### Work item
From the first line to the last, transcribe the data exactly.

Data items

• • • •

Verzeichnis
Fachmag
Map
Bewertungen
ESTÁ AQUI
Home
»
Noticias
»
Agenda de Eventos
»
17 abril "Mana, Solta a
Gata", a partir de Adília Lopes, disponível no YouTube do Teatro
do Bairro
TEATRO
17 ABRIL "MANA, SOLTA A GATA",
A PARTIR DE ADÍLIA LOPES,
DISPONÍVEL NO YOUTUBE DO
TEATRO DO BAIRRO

• • • •

### Response for this exercise
Verzeichnis
Fachmag
Map
Bewertungen
ESTÁ AQUI
Home
»
Noticias
»
Agenda de Eventos
»
17 abril "Mana, Solta a
Gata", a partir de Adília Lopes, disponível no YouTube do Teatro
do Bairro
TEATRO
17 ABRIL "MANA, SOLTA A GATA",
A PARTIR DE ADÍLIA LOPES,
DISPONÍVEL NO YOUTUBE DO
TEATRO DO BAIRRO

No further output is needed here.